All feature values are recorded with four significant digits.

### Additional Information:
- **Missing attribute values**: None
- **Class distribution**:
   - 357 benign
   - 212 malignant



In [None]:
!git clone https://github.com/cesarlegendre/credit_scoring_7904_Q4_2024


In [None]:
#Import libraries
#loading dataset
import pandas as pd
import numpy as np

#visualisation
import matplotlib.pyplot as plt
%matplotlib inline
import seaborn as sns

# data splitting
from sklearn.model_selection import train_test_split

# data modeling
from sklearn.svm import SVC
from sklearn.neighbors import KNeighborsClassifier

# Mondel performance
from sklearn.model_selection import RandomizedSearchCV,GridSearchCV
from sklearn.model_selection import KFold
from sklearn.metrics import f1_score, accuracy_score, confusion_matrix, classification_report
from sklearn import metrics


#warnings
import warnings
warnings.simplefilter(action='ignore')


file = 'credit_scoring_7904_Q4_2024/data_sets/breast_cancer/data.csv'


### 1. **View basic statistical details of the training data**
   - **Instruction**: View summary statistics of the `df` DataFrame.
   - **Prompt**: "Generate basic statistical summaries for the DataFrame."


### 2. **Check for duplicated entries**
   - **Instruction**: Check if there are any duplicate rows in the `df` DataFrame.
   - **Prompt**: "Check if the DataFrame has any duplicated rows and sum them."


### 3. **Get information about the DataFrame**
   - **Instruction**: Retrieve detailed information about the structure of the DataFrame, such as column types and null values.
   - **Prompt**: "Get DataFrame information, including column data types and non-null counts."


### 4. **Count unique values per column**
   - **Instruction**: Find the number of unique values in each column of the `df` DataFrame.
   - **Prompt**: "Count the unique values for each column in the DataFrame."
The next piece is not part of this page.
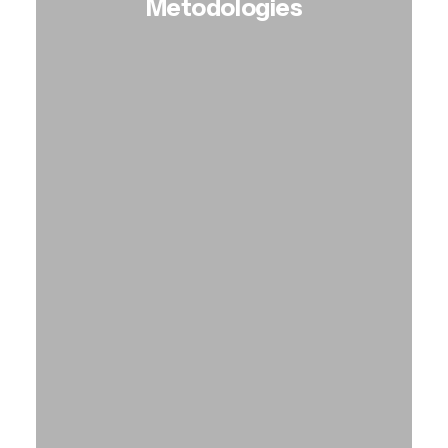
Metodologies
### 5. **Find missing values in the DataFrame**
   - **Instruction**: Find the total number of missing values in each column.
   - **Prompt**: "Identify the number of missing values in each column."


### 6. **Drop columns with null values**
   - **Instruction**: Drop the `Unnamed: 32` column (which contains all null values) and the `id` column.
   - **Prompt**: "Drop the 'Unnamed: 32' and 'id' columns from the DataFrame."
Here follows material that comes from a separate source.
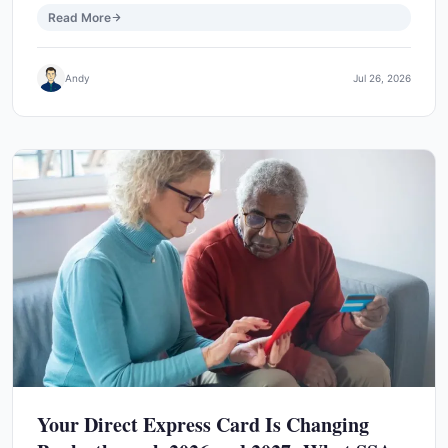
Read More
Andy
Jul 26, 2026
Your Direct Express Card Is Changing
### 7. **Plot the mean values heatmap**
   - **Instruction**: Create a heatmap to display the mean values of the numerical columns.
   - **Prompt**: "Generate a heatmap of mean values from the DataFrame."


### 8. **Identify categorical and numerical features**
   - **Instruction**: Identify and print the categorical and numerical features in the DataFrame.
   - **Prompt**: "Separate the features into categorical and numerical columns."
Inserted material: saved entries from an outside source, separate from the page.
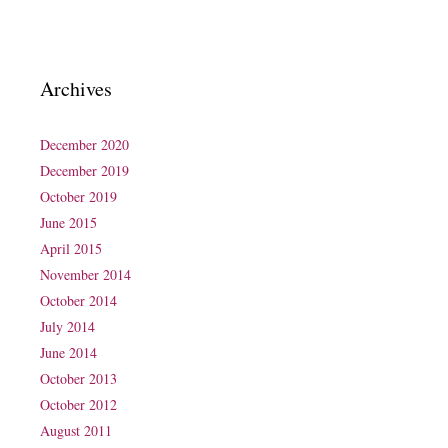
Archives
December 2020
December 2019
October 2019
June 2015
April 2015
November 2014
October 2014
July 2014
June 2014
October 2013
October 2012
August 2011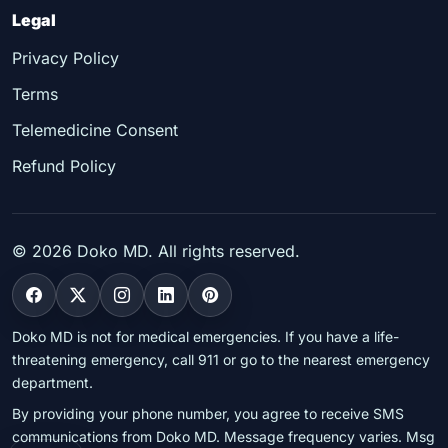
Legal
Privacy Policy
Terms
Telemedicine Consent
Refund Policy
©
2026
Doko MD. All rights reserved.
Doko MD is not for medical emergencies. If you have a life-
threatening emergency, call 911 or go to the nearest emergency
department.
By providing your phone number, you agree to receive SMS
communications from Doko MD. Message frequency varies. Msg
### 9. **Transform categorical values in the 'diagnosis' column**
   - **Instruction**: Map categorical values of `diagnosis` ('M' and 'B') to 1 and 0.
   - **Prompt**: "Map the 'diagnosis' column to binary values, where 'M' is 1 and 'B' is 0."


### 10. **Plot distribution of all features**
   - **Instruction**: Plot the distribution of all numerical features using histograms.
   - **Prompt**: "Plot distribution histograms for all numerical features in the DataFrame."


### 11. **Create a pairplot for mean features**
   - **Instruction**: Generate a pairplot to visualize relationships between all mean features and color by the `diagnosis` column.
   - **Prompt**: "Generate a pairplot of all the mean features, with the points colored by 'diagnosis'."


### 12. **Show diagnosis value counts as pie chart**
   - **Instruction**: Display a pie chart showing the counts of benign and malignant diagnoses.
   - **Prompt**: "Plot a pie chart to show the distribution of the 'diagnosis' values."


### 13. **Boxplots for numerical features by diagnosis**
   - **Instruction**: Create boxplots for each numerical feature based on the `diagnosis`.
   - **Prompt**: "Generate boxplots for all numerical features grouped by 'diagnosis'."


### 14. **Correlation heatmap**
   - **Instruction**: Plot a correlation heatmap of all features in the DataFrame.
   - **Prompt**: "Plot a heatmap showing the correlation between all features."


### 15. **Train a Support Vector Machine (SVM) model**
   - **Instruction**: Train a SVM classifier to predict `diagnosis`.
   - **Prompt**: "Train a linear SVM model using the 'diagnosis' column as the target."